[Records contained in a dataset]
------------------------

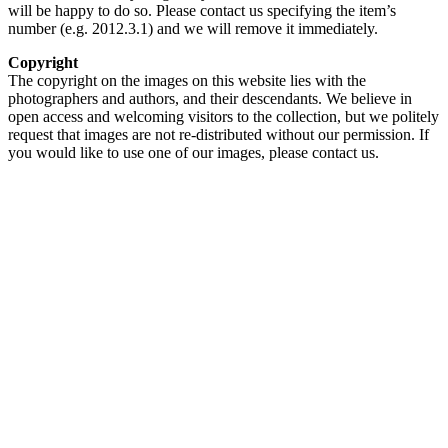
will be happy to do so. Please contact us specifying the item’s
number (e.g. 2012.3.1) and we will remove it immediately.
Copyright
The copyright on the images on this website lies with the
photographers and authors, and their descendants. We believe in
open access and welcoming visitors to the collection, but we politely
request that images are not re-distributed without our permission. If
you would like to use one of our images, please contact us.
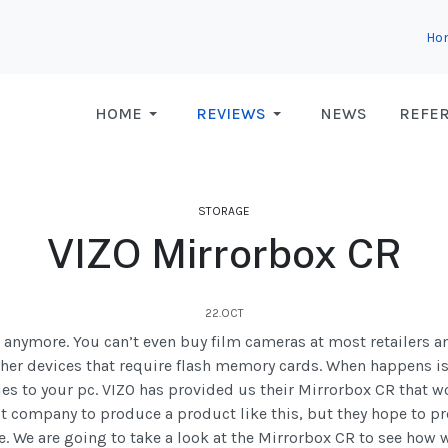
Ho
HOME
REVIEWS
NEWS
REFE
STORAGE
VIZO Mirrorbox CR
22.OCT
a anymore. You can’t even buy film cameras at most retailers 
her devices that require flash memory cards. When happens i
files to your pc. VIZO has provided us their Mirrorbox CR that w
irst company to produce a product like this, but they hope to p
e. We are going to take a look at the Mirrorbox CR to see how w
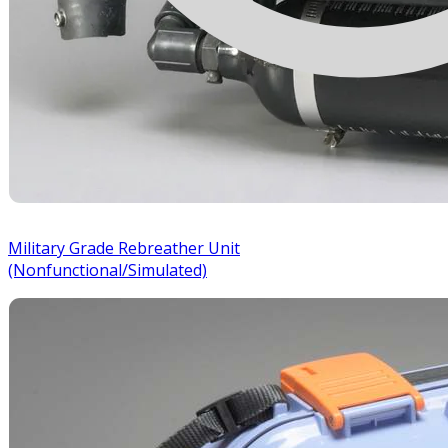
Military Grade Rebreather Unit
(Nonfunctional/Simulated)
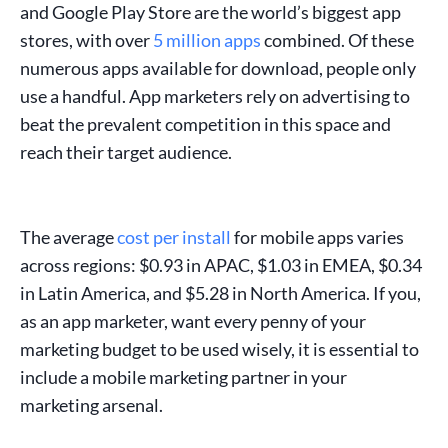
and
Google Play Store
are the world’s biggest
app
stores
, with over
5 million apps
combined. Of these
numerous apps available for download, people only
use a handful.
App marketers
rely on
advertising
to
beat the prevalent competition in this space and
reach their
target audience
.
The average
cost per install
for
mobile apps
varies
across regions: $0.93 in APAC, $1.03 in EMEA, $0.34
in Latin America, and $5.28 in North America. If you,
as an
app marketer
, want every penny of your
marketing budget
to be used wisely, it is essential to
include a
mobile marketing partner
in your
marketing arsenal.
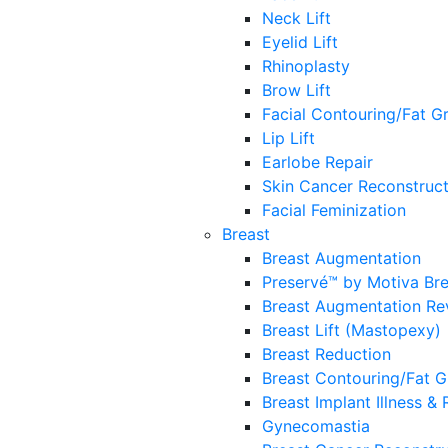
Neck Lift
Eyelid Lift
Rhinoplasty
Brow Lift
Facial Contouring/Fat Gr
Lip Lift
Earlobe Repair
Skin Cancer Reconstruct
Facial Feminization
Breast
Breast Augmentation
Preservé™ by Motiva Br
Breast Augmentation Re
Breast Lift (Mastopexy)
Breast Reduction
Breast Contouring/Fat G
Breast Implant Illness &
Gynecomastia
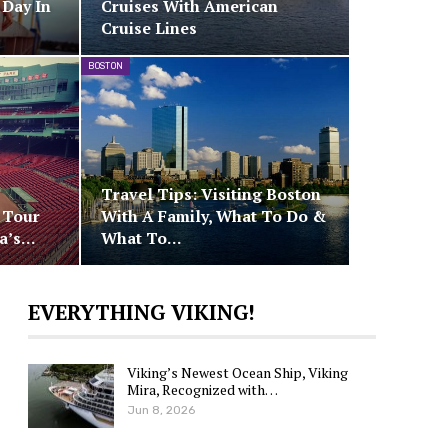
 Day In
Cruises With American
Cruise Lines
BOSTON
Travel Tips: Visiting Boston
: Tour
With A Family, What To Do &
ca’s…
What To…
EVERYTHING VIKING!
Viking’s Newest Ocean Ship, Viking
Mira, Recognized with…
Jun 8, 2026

------------------------

== TASK DIRECTIONS ==
The required result is the entries above, printed exactly from the first line through the line with "photographers and authors, and", pictures excluded.

== SOLVED PROBLEM ==
will be happy to do so. Please contact us specifying the item’s
number (e.g. 2012.3.1) and we will remove it immediately.
Copyright
The copyright on the images on this website lies with the
photographers and authors, and their descendants. We believe in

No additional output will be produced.